Abstract

Introduction
This is the 13th in a series of cases for the Case Studies section of this journal, and involves a case discussed in Sweden according to a specific method of moral case deliberation (MCD) – the dilemma method 1 (see the Appendix). Within an MCD, participants reflect upon a specific moral question derived from a concrete experience, structured by a specific conversation method and facilitated by a trained facilitator (often an ethicist). The facilitator does not give direct advice on the case in hand but supports participants’ moral inquiry through a dialogue. All MCD participants gave their consent to publication. To safeguard confidentiality, some non-relevant facts of the original case have been changed and the case presenter referring the case is not identified. The first author (BM) facilitated the MCD and wrote this paper with revisions from the MCD group.
The MCD
Step 1: Introduction – goals and expectations
The MCD facilitator discusses the participants’ goals and expectations from the MCD meeting. The participants aim to have a moral inquiry together into the question at stake. Although the participants do not function as one team of health-care professionals and the case presenter ultimately needs to make concrete steps within his case, the primary goal in this MCD is to learn from various kinds of reasoning through collective reflection on the case and each others’ reasoning.

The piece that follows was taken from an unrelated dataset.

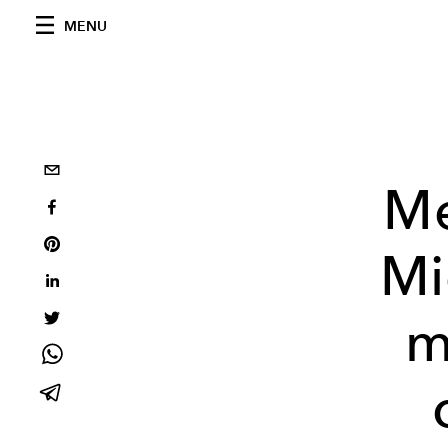
MENU
Me
Mi
m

Step 2: Case presentation by a Swedish school doctor
I am a school doctor and was referred a young woman of 17 by worried teachers who thought she had changed. They reported she was often absent and was behind in her studies. I planned a 20-minute consultation with her which ended up taking 45 minutes. She was initially hard to talk to, very quiet with few words but gradually it became easier. She reported severe sleep disturbance, loss of appetite, inertia, low mood, sense of meaninglessness – all in all several of the cardinal symptoms of a major depression. I carefully approached the question of her will to live, and whether she had had any suicidal thoughts – either vague or concrete. Initially she avoided the question, but eventually admitted to thinking about suicide a lot as a means of escape. She had vague ideas of how she might enact these thoughts. At that moment I started to worry. She did not want me to contact her mother from whom she is somewhat estranged. She described a poor relationship with her mother. The young woman is not yet legally independent so the mother is her official guardian. In six months she will be legally independent. Her mother works abroad in Finland during the week but lives with her daughter during the weekends. Her father committed suicide 14 months ago; she said she thinks about this a lot. My preliminary impression was that the risk for a suicidal act was considerable.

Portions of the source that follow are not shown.